The study's base-case estimate of cost-effectiveness suggested that treating patients at high cardiovascular risk with ramipril is likely to be a good investment for the National Health Service.

The authors used a placebo as a comparator to the active drug. They referred to it as conventional treatment. Other angiotensin-converting enzyme inhibitors, which may have a class effect, were not included. You should judge if this is relevant in your own setting.

A statistical model was used to derive the life expectancy following treatment with ramipril and placebo, using data from a single trial. As a secondary source, the methods of the trial were not reported. The authors made two major assumptions upon which the DEALE method was applied (see Estimates of Effectiveness and Key Assumptions). You should judge if these assumptions are appropriate.

The LYs gained were derived from trial data and the patients' baseline age, using the DEALE method and alternative assumptions about post-trial survival. The influence of these on the results was tested, making the study more robust.

The authors reported that the study had been conducted from the perspective of the NHS. While some cost events were not included (e.g. the cost of treating patients beyond the episode of care, community care), the authors did include the "big ticket" figure of hospital event costs. These exclusions, as the authors stated, are probably conservative and will bias the results against ramipril. Although revascularisations were included, the authors only considered angioplasty. The reason for excluding bypass surgery was not stated. The authors stated that it was not possible to validate their assumption, that the number of CVD events after the end of the trial was the same regardless of treatment group, without longer-term data.

The quantities and the costs were reported separately and the price year was reported.
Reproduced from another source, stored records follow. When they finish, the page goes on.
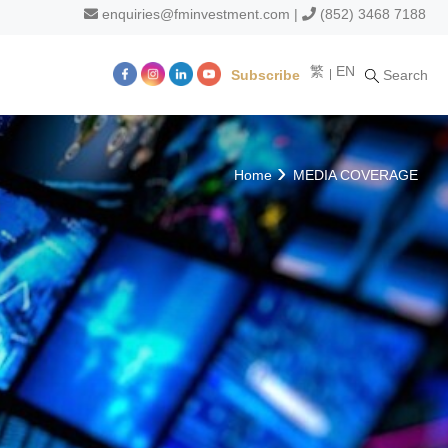
enquiries@fminvestment.com
|
(852) 3468 7188
繁
EN
Subscribe
Search
m
Home
MEDIA COVERAGE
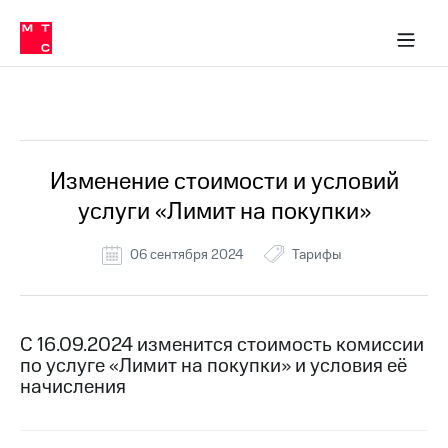
Перенести
ка 30% на связь
обильная связь
Сервисы и подписки
Интернет-магазин
Для дома
Скидка 30% на связь
Личные кабинеты
Финансы
Приложения
номер
ичные кабинеты
в МТС
Мобильная
связь
Все Новости
Тарифы
Интернет
и
ТВ
Услуги
Изменение стоимости и условий
Спутниковое
услуги «Лимит на покупки»
ТВ
Роуминг
МТС
06 сентября 2024
Тарифы
Деньги
Личный
кабинет
Мобильная связь
Скачать
Перенести
С 16.09.2024 изменится стоимость комиссии
приложение
номер
по услуге «Лимит на покупки» и условия её
Мой
в МТС
МТС
начисления
Акции
Тарифы
Скидка 30%
Услуги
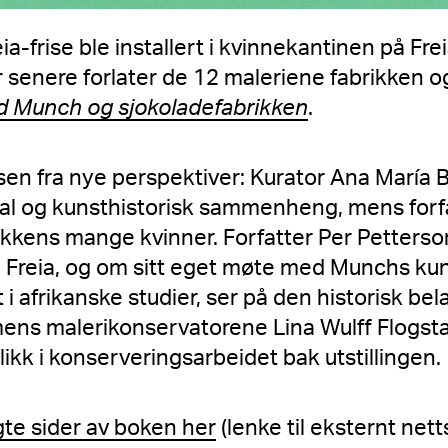
-frise ble installert i kvinnekantinen på Fre
r senere forlater de 12 maleriene fabrikken
d Munch og sjokoladefabrikken
.
isen fra nye perspektiver: Kurator Ana María B
sial og kunsthistorisk sammenheng, mens for
rikkens mange kvinner. Forfatter Per Petterso
 Freia, og om sitt eget møte med Munchs kun
 i afrikanske studier, ser på den historisk be
mens malerikonservatorene Lina Wulff Flogst
blikk i konserveringsarbeidet bak utstillingen.
te sider av boken her
(lenke til eksternt nett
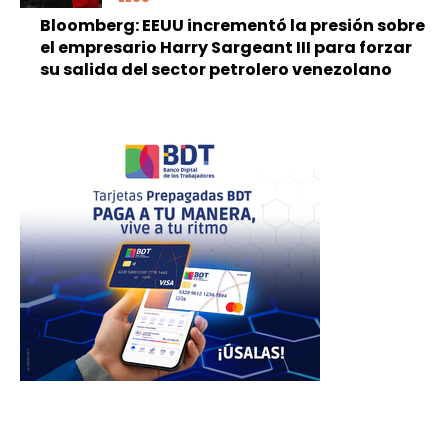
Bloomberg: EEUU incrementó la presión sobre
el empresario Harry Sargeant III para forzar
su salida del sector petrolero venezolano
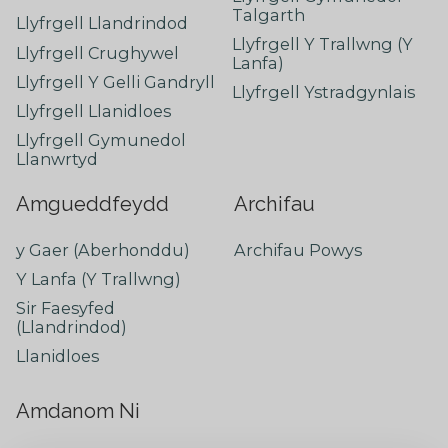
Talgarth
Llyfrgell Llandrindod
Llyfrgell Y Trallwng (Y
Llyfrgell Crughywel
Lanfa)
Llyfrgell Y Gelli Gandryll
Llyfrgell Ystradgynlais
Llyfrgell Llanidloes
Llyfrgell Gymunedol
Llanwrtyd
Amgueddfeydd
Archifau
y Gaer (Aberhonddu)
Archifau Powys
Y Lanfa (Y Trallwng)
Sir Faesyfed
(Llandrindod)
Llanidloes
Amdanom Ni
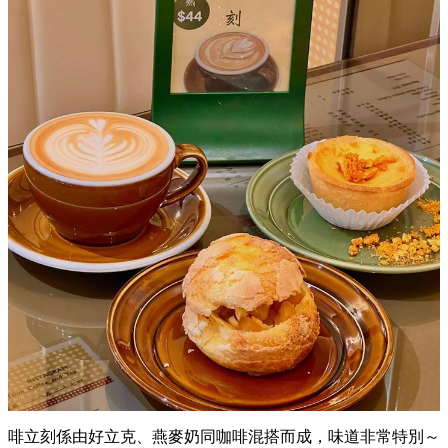
啡立刻係由好立克、燕麥奶同咖啡混搭而成，味道非常特別～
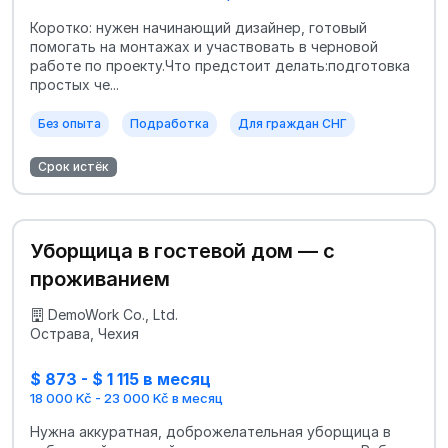
Коротко: нужен начинающий дизайнер, готовый
помогать на монтажах и участвовать в черновой
работе по проекту.Что предстоит делать:подготовка
простых че...
Без опыта
Подработка
Для граждан СНГ
Срок истёк
Уборщица в гостевой дом — с
проживанием
DemoWork Co., Ltd.
Острава, Чехия
$ 873 - $ 1 115 в месяц
18 000 Kč - 23 000 Kč в месяц
Нужна аккуратная, доброжелательная уборщица в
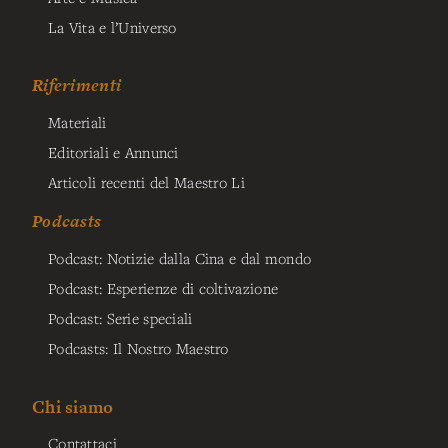
La Vita e l’Universo
Riferimenti
Materiali
Editoriali e Annunci
Articoli recenti del Maestro Li
Podcasts
Podcast: Notizie dalla Cina e dal mondo
Podcast: Esperienze di coltivazione
Podcast: Serie speciali
Podcasts: Il Nostro Maestro
Chi siamo
Contattaci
This aids the transferability of the results. Event rates and practice patterns, such as PTCA use, were taken from the HOPE trial. Some of these may vary widely in different settings, giving variable effects on the results according to local clinical practice patterns. Nevertheless, a sensitivity analysis was undertaken on the quantities using appropriate ranges. This strengthened the study results and conclusions.

The authors did not compare their results with similar studies on the subject, although they did compare their results with the cost-effectiveness of other technologies recommended in the UK. The authors addressed the issue of the generalisability of the results to other settings by evaluating effectiveness, baseline age, and cost ranges in the sensitivity analyses. The authors reported and addressed a number of limitations to their study. For example, being unable to access trial primary data, not taking quality of life issues into consideration, and the long-term extrapolation uncertainty. They also addressed issues relating to the method chosen for the estimation of life expectancy.

Although the interpretation of the costs per LY saved estimated from this study will ultimately depend on the cost that the NHS is willing to pay for health benefits, the results of this study suggested that ramipril is potentially a cost-effective use of NHS resources. Future studies could help to refine the assessment of the longer-term effects, costs and quality of life effects of ramipril in this high-risk population.

None stated.

The Heart Outcomes Prevention Evaluation Study Investigators. Effects of an angiotensin-converting-enzyme inhibitor, ramipril, on cardiovascular events in high risk patients. New England Journal of Medicine 2000;342:145-53.